Inappropriatefemale · 19/09/2020 19:38

OP you sound like you would be okay with him having sex with another woman but would you be up for an open relationship? Should parents really have an open one? I often wonder if ppl in open relationships are happier, of course there must be rules in it but I’m sure tons of people do it and are happy!

Princessposie · 19/09/2020 19:40

A relationship without sex is extremely difficult to sustain - and I personally, wouldn’t want to live the rest of my life without having sex.. even for a nice house and financially comfortable existence.

GilbertMarkham · 19/09/2020 19:48

OP you sound like you would be okay with him having sex with another woman but would you be up for an open relationship?

I seriously doubt he and this younger woman would have some detached, in its box, civilised open relationship situation with op if she gave the go ahead. They are clearly involved in a conventional, emotional, sentimental "relationship", even if it's not physical (yet). And this young woman's going to wait around for her own standard, conventional relationship with kids eventually for how long?

Maybe with a different partner, who is up for involvement with someone in an open relationship from the start ... But he's not on that position, he's already involved emotionally with this woman.

vanillasky75 · 19/09/2020 20:30

I think it has been physical but I don't know how I can prove it.

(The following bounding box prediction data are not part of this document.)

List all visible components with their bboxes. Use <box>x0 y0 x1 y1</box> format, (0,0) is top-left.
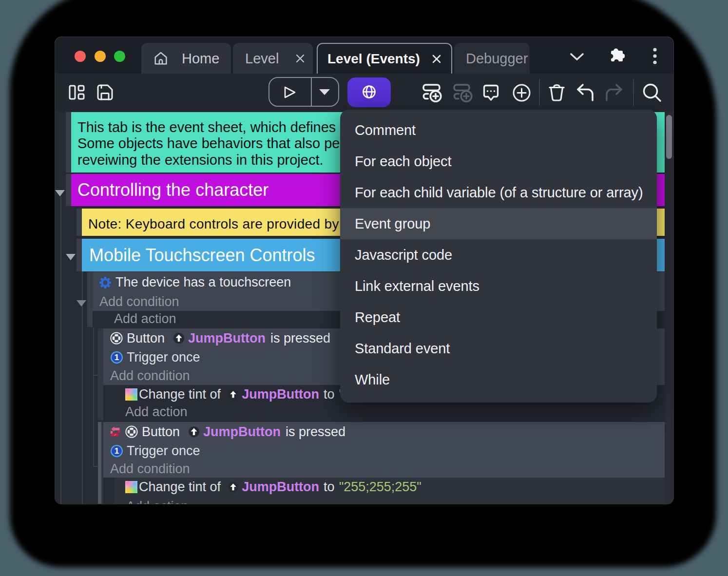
svg-text:1: 1 <box>115 446 119 456</box>
svg-text:1: 1 <box>115 352 119 362</box>
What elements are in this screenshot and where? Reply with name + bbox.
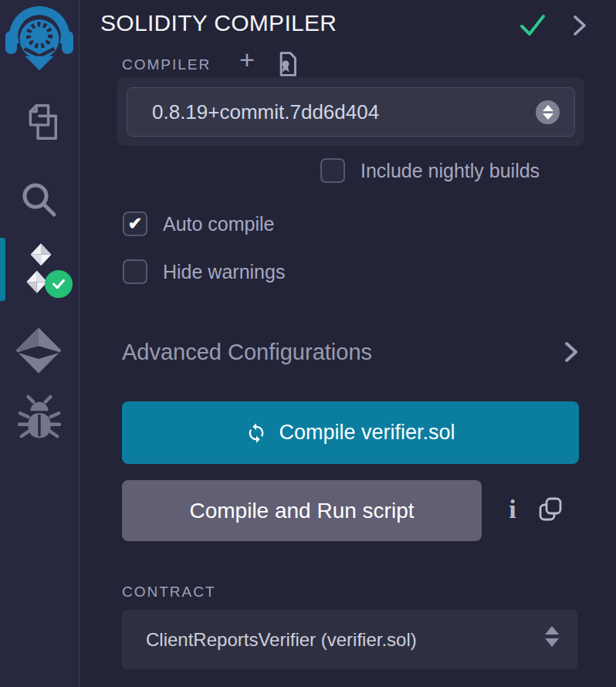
- contract-select-value: ClientReportsVerifier (verifier.sol): [146, 629, 417, 651]
- copy-icon[interactable]: [537, 496, 564, 523]
- contract-select-arrows-icon: [545, 626, 559, 647]
- deploy-run-icon: [14, 320, 63, 381]
- collapse-panel-chevron-icon[interactable]: [569, 13, 591, 38]
- compiler-version-value: 0.8.19+commit.7dd6d404: [152, 100, 379, 124]
- compile-and-run-button[interactable]: Compile and Run script: [122, 480, 482, 541]
- include-nightly-label[interactable]: Include nightly builds: [360, 160, 540, 182]
- auto-compile-check-glyph: ✔: [128, 215, 142, 232]
- advanced-config-chevron-icon: [562, 340, 580, 364]
- auto-compile-label[interactable]: Auto compile: [163, 213, 275, 235]
- advanced-configurations-label: Advanced Configurations: [122, 340, 372, 365]
- page-title: SOLIDITY COMPILER: [100, 10, 337, 36]
- compiler-license-icon[interactable]: [274, 51, 300, 77]
- icon-panel: [0, 0, 80, 687]
- include-nightly-row: Include nightly builds: [320, 158, 540, 183]
- compile-button-label: Compile verifier.sol: [279, 421, 455, 445]
- info-icon[interactable]: i: [503, 492, 523, 526]
- spinner-up-arrow-icon: [543, 105, 553, 111]
- contract-down-arrow-icon: [545, 638, 559, 647]
- sidebar-item-file-explorer[interactable]: [17, 99, 62, 145]
- remix-logo-icon: [2, 4, 76, 72]
- auto-compile-row: ✔ Auto compile: [123, 212, 275, 236]
- hide-warnings-row: Hide warnings: [123, 259, 285, 284]
- compile-button[interactable]: Compile verifier.sol: [122, 401, 579, 464]
- auto-compile-checkbox[interactable]: ✔: [123, 212, 147, 236]
- advanced-configurations-toggle[interactable]: Advanced Configurations: [122, 335, 580, 369]
- sidebar-item-deploy-run[interactable]: [14, 320, 63, 381]
- contract-up-arrow-icon: [545, 626, 559, 635]
- file-explorer-icon: [17, 99, 62, 145]
- badge-check-icon: [50, 276, 67, 293]
- contract-select[interactable]: ClientReportsVerifier (verifier.sol): [122, 610, 577, 669]
- compiler-version-container: 0.8.19+commit.7dd6d404: [117, 77, 584, 146]
- sidebar-item-solidity-compiler[interactable]: [0, 236, 80, 303]
- compile-success-badge: [45, 270, 73, 298]
- compile-and-run-label: Compile and Run script: [189, 499, 414, 523]
- compiler-section-label: COMPILER: [122, 56, 211, 73]
- include-nightly-checkbox[interactable]: [320, 158, 345, 183]
- hide-warnings-label[interactable]: Hide warnings: [163, 261, 285, 283]
- sidebar-item-search[interactable]: [15, 176, 62, 222]
- hide-warnings-checkbox[interactable]: [123, 259, 147, 284]
- debugger-bug-icon: [17, 392, 62, 445]
- search-icon: [15, 176, 62, 222]
- compiler-version-select[interactable]: 0.8.19+commit.7dd6d404: [127, 87, 575, 137]
- header-compile-success-icon: [519, 13, 547, 38]
- remix-logo[interactable]: [2, 4, 76, 72]
- sync-icon: [245, 422, 267, 444]
- sidebar-item-debugger[interactable]: [17, 392, 62, 445]
- contract-section-label: CONTRACT: [122, 584, 216, 601]
- add-custom-compiler-icon[interactable]: +: [239, 46, 255, 73]
- spinner-down-arrow-icon: [543, 113, 553, 120]
- version-select-spinner-icon[interactable]: [536, 100, 560, 124]
- active-tab-indicator: [0, 238, 5, 301]
- remix-app: SOLIDITY COMPILER COMPILER + 0.8.19+comm…: [0, 0, 616, 687]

There were texts that seemed to suggest things have happened and a lot of comments reassuring each other about how attractive they are etc.

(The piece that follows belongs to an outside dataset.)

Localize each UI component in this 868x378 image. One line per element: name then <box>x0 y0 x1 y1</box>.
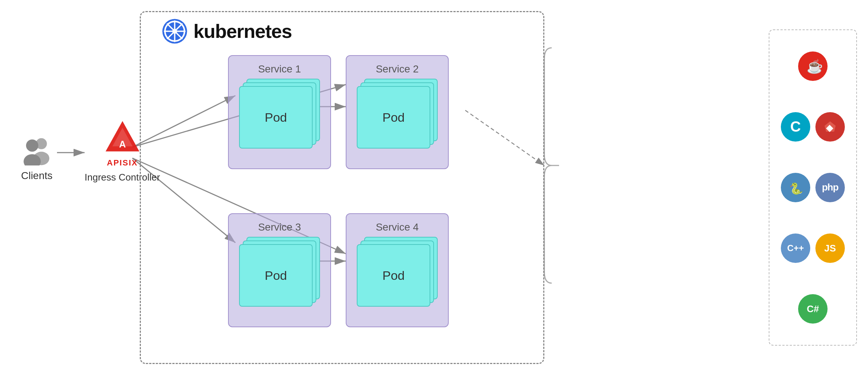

Some of the messages are bordering on therapy sessions... deep conversations about the meaning of life sometimes, to light hearted chit chat. Also the context seemed to imply this has been going on for quite some time.

Obviously I'm not happy that he's probably been physical with someone else but I do accept that mutually we haven't wanted to jump each other's bones. How would I react if an attractive man paid me interest?

OP posts:
Shoxfordian · 19/09/2020 20:35

You're living without any integrity
Staying with a man just because he provides financially when you don't have sex anymore

GilbertMarkham · 19/09/2020 21:02

You're living without any integrity
Staying with a man just because he provides financially when you don't have sex anymore

As many other posters have already pointed out, op is hardly unique in that.

Plus she's already had to defend herself against free loader a d gold digger accusations by making it clear she has a job etc, just that she can't cope with the thought of making her DD leave her family home, which she couldn't afford on.hwd own,and have a "broken" family.

GilbertMarkham · 19/09/2020 21:03

Op, could your partner afford to stay on in the current family home, do you think? Then it would still be her home at least some of the time.

OldWomanSaysThis · 19/09/2020 21:07

He may be relieved if you get a boyfriend.